Georgetown University Hospital suspended a trial program with an electronic prescription-writing firm last week after a computer consultant stumbled upon an online cache of data belonging to thousands of patients, Wired News has learned.
The leaked information included patients' names, addresses, Social Security numbers and dates of birth, but not medical data or the drugs the patients were prescribed, says Marianne Worley, a spokeswoman for the Washington, D.C.-based hospital known for providing emergency care to the nation's most powerful political figures.
The hospital had securely transmitted the patient data to e-prescription provider InstantDx. But an Indiana-based consultant accidentally discovered the data on InstantDx's computers while working to install medical software for a client.

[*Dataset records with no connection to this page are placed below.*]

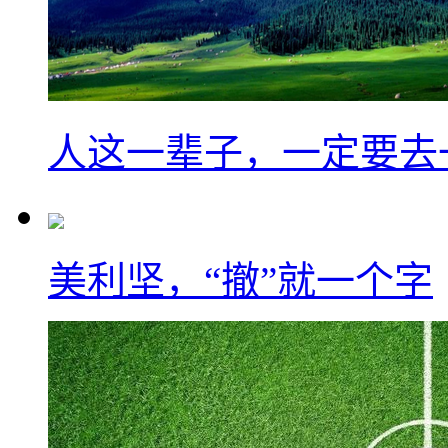
人这一辈子，一定要去
美利坚，“撤”就一个字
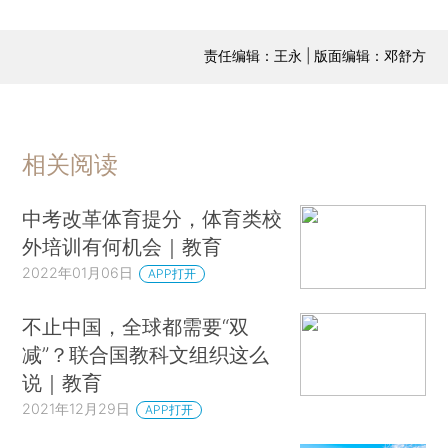
责任编辑：王永 | 版面编辑：邓舒方
相关阅读
中考改革体育提分，体育类校
外培训有何机会｜教育
2022年01月06日
APP打开
不止中国，全球都需要“双
减”？联合国教科文组织这么
说｜教育
2021年12月29日
APP打开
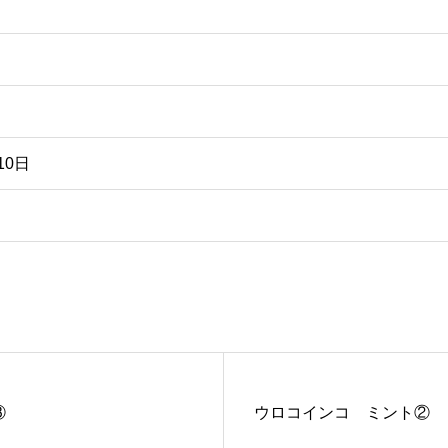
10日
③
ウロコインコ ミント②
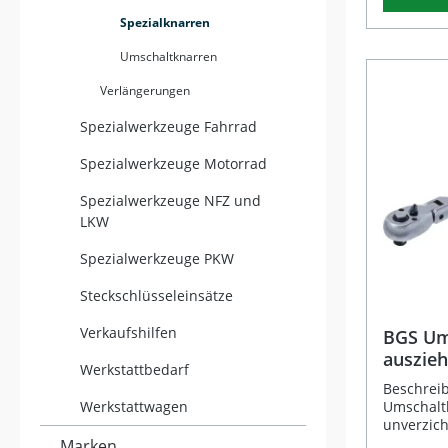
Schraubve
Spezialknarren
beengten 
des tele
Umschaltknarren
können S
anpassen 
Verlängerungen
kontrolli
geformte 
Spezialwerkzeuge Fahrrad
sicher in
hohen Arb
Spezialwerkzeuge Motorrad
Kugelsich
festen Ha
Spezialwerkzeuge NFZ und
Einsätze,
LKW
einen sc
ermöglic
Spezialwerkzeuge PKW
für Recht
Ausziehba
Steckschlüsseleinsätze
Länge und
Zahn-Fein
Verkaufshilfen
Arbeiten Ergonomischer 2-
BGS Um
Komponent
auszieh
Werkstattbedarf
Schnelllö
Zoll (1
Steckschl
Beschrei
Robuster
Werkstattwagen
Umschaltk
matter, v
unverzich
Lieferumfang: 1 a
Werkstatt
Marken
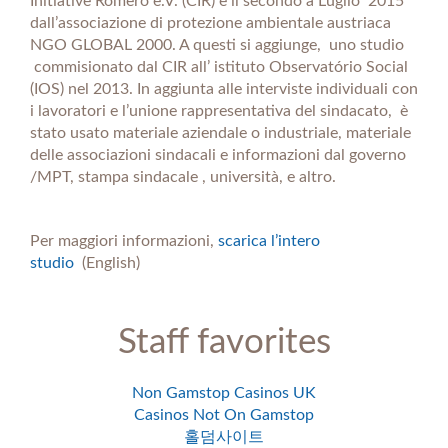
Initiative Romero e.V. (CIR) e il secondo a Luglio 2015
dall’associazione di protezione ambientale austriaca
NGO GLOBAL 2000. A questi si aggiunge, uno studio
commisionato dal CIR all’ istituto Observatório Social
(IOS) nel 2013. In aggiunta alle interviste individuali con
i lavoratori e l’unione rappresentativa del sindacato, è
stato usato materiale aziendale o industriale, materiale
delle associazioni sindacali e informazioni dal governo
/MPT, stampa sindacale , università, e altro.
Per maggiori informazioni,
scarica l’intero
studio
(English)
Staff favorites
Non Gamstop Casinos UK
Casinos Not On Gamstop
홀덤사이트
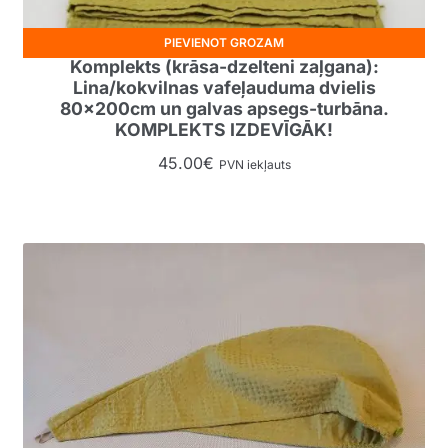
PIEVIENOT GROZAM
Komplekts (krāsa-dzelteni zaļgana):
Lina/kokvilnas vafeļauduma dvielis
80x200cm un galvas apsegs-turbāna.
KOMPLEKTS IZDEVĪGĀK!
45.00
€
PVN iekļauts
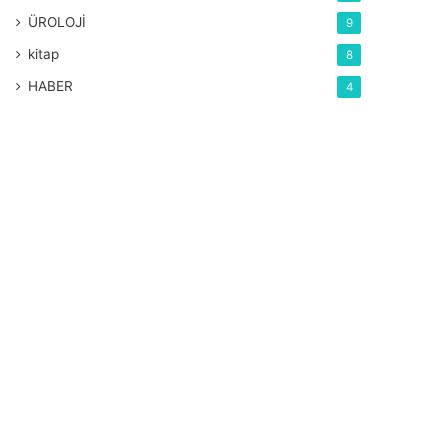
ÜROLOJİ
9
kitap
8
HABER
4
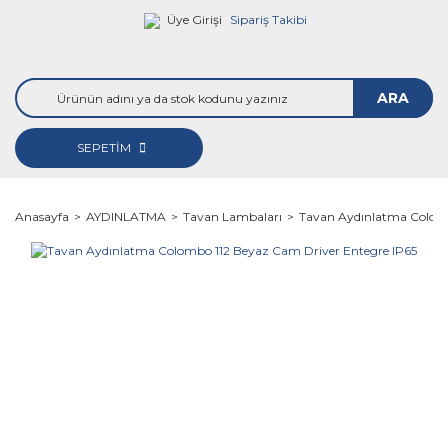
Üye Girişi
Sipariş Takibi
ARA
SEPETİM
Anasayfa
AYDINLATMA
Tavan Lambaları
Tavan Aydınlatma Colomb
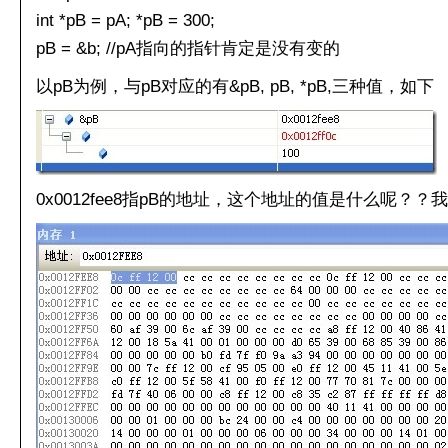
int *pB = pA; *pB = 300;
pB = &b; //pA指向的指针肯定是没有变的
以pB为例，与pB对应的有&pB, pB, *pB,三种值，如下
0x0012fee8指pB的地址，这个地址的值是什么呢？？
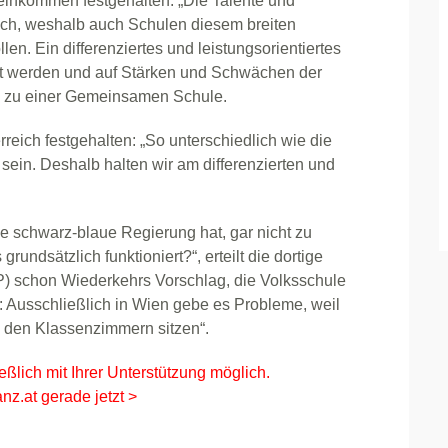
einkommen festgehalten: „Die Talente und
ich, weshalb auch Schulen diesem breiten
n. Ein differenziertes und leistungsorientiertes
t werden und auf Stärken und Schwächen der
“ zu einer Gemeinsamen Schule.
ich festgehalten: „So unterschiedlich wie die
 sein. Deshalb halten wir am differenzierten und
ne schwarz-blaue Regierung hat, gar nicht zu
undsätzlich funktioniert?“, erteilt die dortige
) schon Wiederkehrs Vorschlag, die Volksschule
: Ausschließlich in Wien gebe es Probleme, weil
n den Klassenzimmern sitzen“.
eßlich mit Ihrer Unterstützung möglich.
nz.at gerade jetzt >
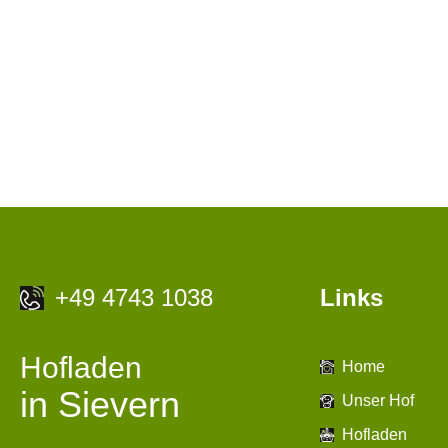
+49 4743 1038
Links
Hofladen
Home
in Sievern
Unser Hof
Hofladen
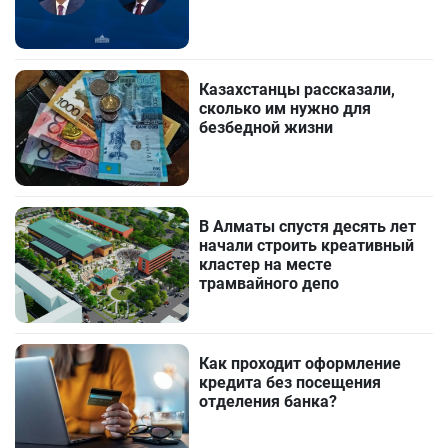
Казахстанцы рассказали,
сколько им нужно для
безбедной жизни
В Алматы спустя десять лет
начали строить креативный
кластер на месте
трамвайного депо
Как проходит оформление
кредита без посещения
отделения банка?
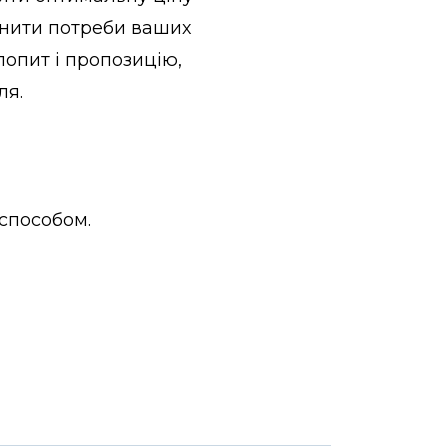
ьнити потреби ваших
попит і пропозицію,
ля.
способом.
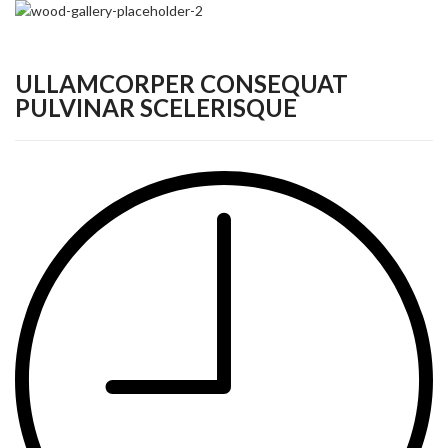
ULLAMCORPER CONSEQUAT
PULVINAR SCELERISQUE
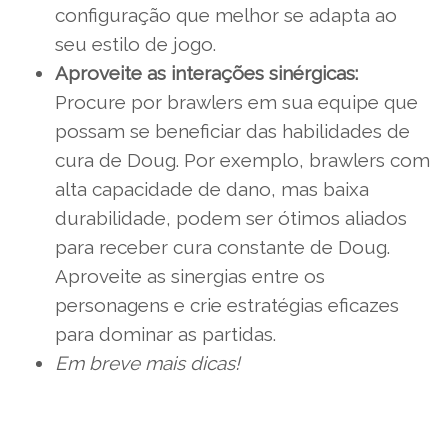
configuração que melhor se adapta ao
seu estilo de jogo.
Aproveite as interações sinérgicas:
Procure por brawlers em sua equipe que
possam se beneficiar das habilidades de
cura de Doug. Por exemplo, brawlers com
alta capacidade de dano, mas baixa
durabilidade, podem ser ótimos aliados
para receber cura constante de Doug.
Aproveite as sinergias entre os
personagens e crie estratégias eficazes
para dominar as partidas.
Em breve mais dicas!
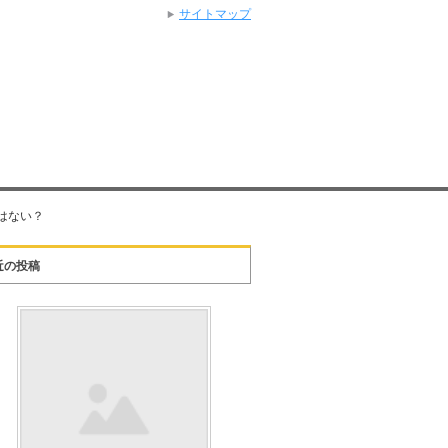
サイトマップ
にはない？
近の投稿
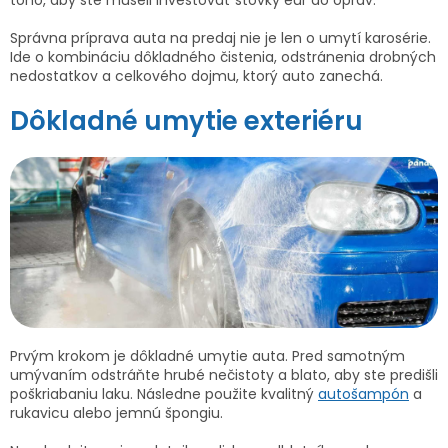
Správna príprava auta na predaj nie je len o umytí karosérie.
Ide o kombináciu dôkladného čistenia, odstránenia drobných
nedostatkov a celkového dojmu, ktorý auto zanechá.
Dôkladné umytie exteriéru
Prvým krokom je dôkladné umytie auta. Pred samotným
umývaním odstráňte hrubé nečistoty a blato, aby ste predišli
poškriabaniu laku. Následne použite kvalitný
autošampón
a
rukavicu alebo jemnú špongiu.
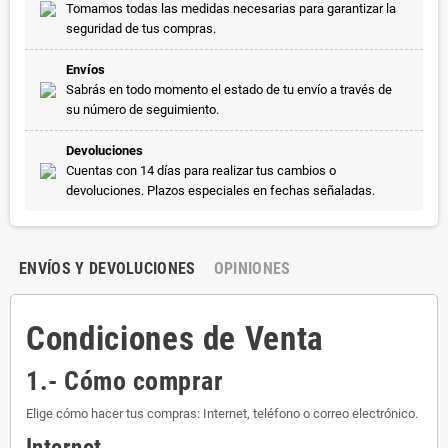
Tomamos todas las medidas necesarias para garantizar la
seguridad de tus compras.
Envíos
Sabrás en todo momento el estado de tu envío a través de
su número de seguimiento.
Devoluciones
Cuentas con 14 días para realizar tus cambios o
devoluciones. Plazos especiales en fechas señaladas.
ENVÍOS Y DEVOLUCIONES
OPINIONES
Condiciones de Venta
1.- Cómo comprar
Elige cómo hacer tus compras: Internet, teléfono o correo electrónico.
Internet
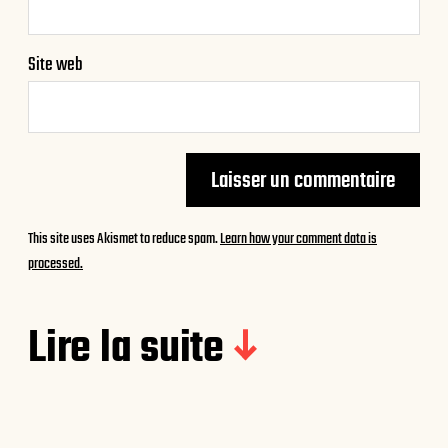
Site web
This site uses Akismet to reduce spam.
Learn how your comment data is
processed.
Lire la suite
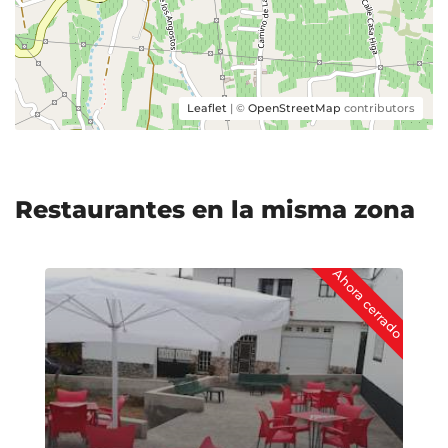
Leaflet
| ©
OpenStreetMap
contributors
Restaurantes en la misma zona
Ahora cerrado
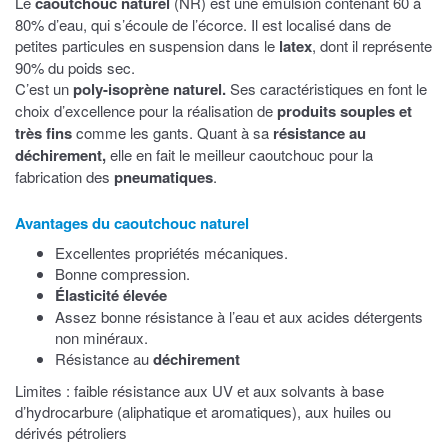
Le
caoutchouc naturel
(NR) est une émulsion contenant 60 à
80% d’eau, qui s’écoule de l’écorce. Il est localisé dans de
petites particules en suspension dans le
latex
, dont il représente
90% du poids sec.
C’est un
poly-isoprène naturel.
Ses caractéristiques en font le
choix d’excellence pour la réalisation de
produits souples et
très fins
comme les gants. Quant à sa
résistance au
déchirement,
elle en fait le meilleur caoutchouc pour la
fabrication des
pneumatiques
.
Avantages du caoutchouc naturel
Excellentes propriétés mécaniques.
Bonne compression.
Élasticité élevée
Assez bonne résistance à l’eau et aux acides détergents
non minéraux.
Résistance au
déchirement
Limites : faible résistance aux UV et aux solvants à base
d’hydrocarbure (aliphatique et aromatiques), aux huiles ou
dérivés pétroliers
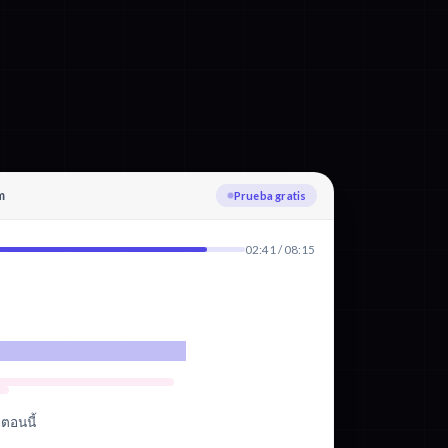
m
Subiendo
02:41 / 08:15
ตอนนี้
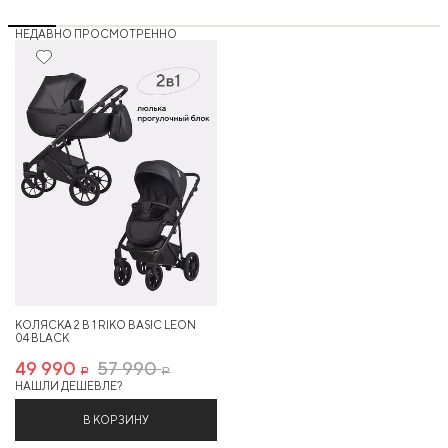
НЕДАВНО ПРОСМОТРЕННО
13%
КОЛЯСКА 2 В 1 RIKO BASIC LEON
04 BLACK
49 990
57 990
Р
Р
НАШЛИ ДЕШЕВЛЕ?
В КОРЗИНУ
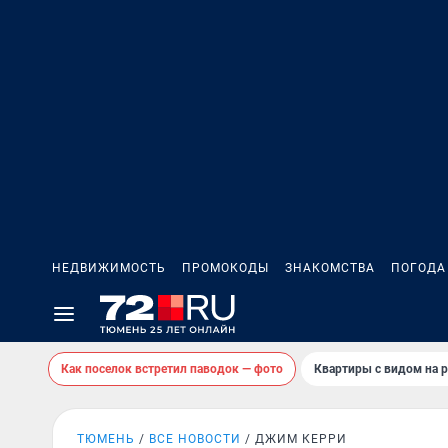
НЕДВИЖИМОСТЬ
ПРОМОКОДЫ
ЗНАКОМСТВА
ПОГОДА
Как поселок встретил паводок — фото
Квартиры с видом на р
ТЮМЕНЬ
ВСЕ НОВОСТИ
ДЖИМ КЕРРИ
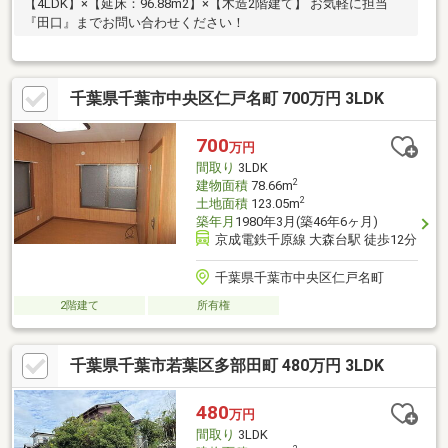
【4LDK】×【延床：96.88m2】×【木造2階建て】 お気軽に担当
『田口』までお問い合わせください！
千葉県千葉市中央区仁戸名町 700万円 3LDK
700
万円
間取り
3LDK
2
建物面積
78.66m
2
土地面積
123.05m
築年月
1980年3月(築46年6ヶ月)
京成電鉄千原線 大森台駅 徒歩12分
千葉県千葉市中央区仁戸名町
2階建て
所有権
千葉県千葉市若葉区多部田町 480万円 3LDK
480
万円
間取り
3LDK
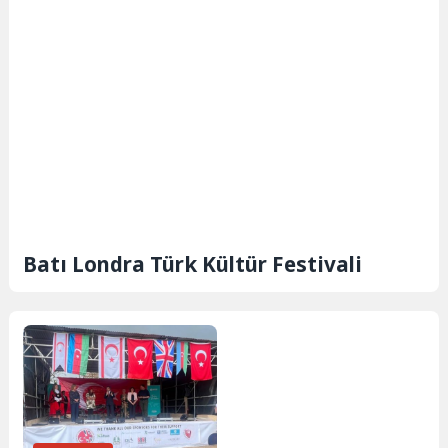
Batı Londra Türk Kültür Festivali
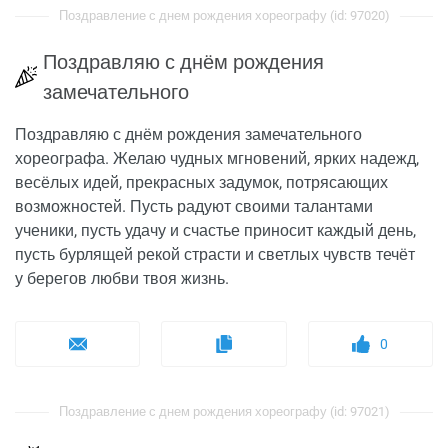
Поздравление с днем рождения хореографу (id: 97020)
Поздравляю с днём рождения
замечательного
Поздравляю с днём рождения замечательного
хореографа. Желаю чудных мгновений, ярких надежд,
весёлых идей, прекрасных задумок, потрясающих
возможностей. Пусть радуют своими талантами
ученики, пусть удачу и счастье приносит каждый день,
пусть бурлящей рекой страсти и светлых чувств течёт
у берегов любви твоя жизнь.
0
Поздравление с днем рождения хореографу (id: 97021)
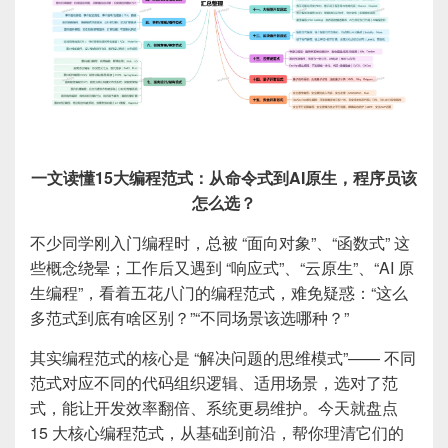
一文读懂15大编程范式：从命令式到AI原生，程序员该
怎么选？
不少同学刚入门编程时，总被 “面向对象”、“函数式” 这
些概念绕晕；工作后又遇到 “响应式”、“云原生”、“AI 原
生编程”，看着五花八门的编程范式，难免疑惑：“这么
多范式到底有啥区别？”“不同场景该选哪种？”
其实编程范式的核心是 “解决问题的思维模式”—— 不同
范式对应不同的代码组织逻辑、适用场景，选对了范
式，能让开发效率翻倍、系统更易维护。今天就盘点
15 大核心编程范式，从基础到前沿，帮你理清它们的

The computer consultant for the small doctor's office says it was pretty easy to access the data accidentally, as he did, which highlights the danger of having sensitive personal information such as is found in healthcare records in one central location. Nothing bad came of this. The consultant only came across social security numbers and names, not medical information. And he was an honest man who found the information accidentally, not someone looking to steal identities or blackmail a person of prominence.
Of course, he's being vilified by InstantDx anyway. It's his fault their security is so lax, evidently:
InstantDx attorney Robert Hudock, an e-health specialist at the Washington, D.C., firm Epstein Becker & Green, says two separate weaknesses conspired to create a security hole for a brief period of time, and that no malicious activity resulted. He emphasizes that Perry couldn't have accessed the data if he hadn't gone poking around in Medisoft.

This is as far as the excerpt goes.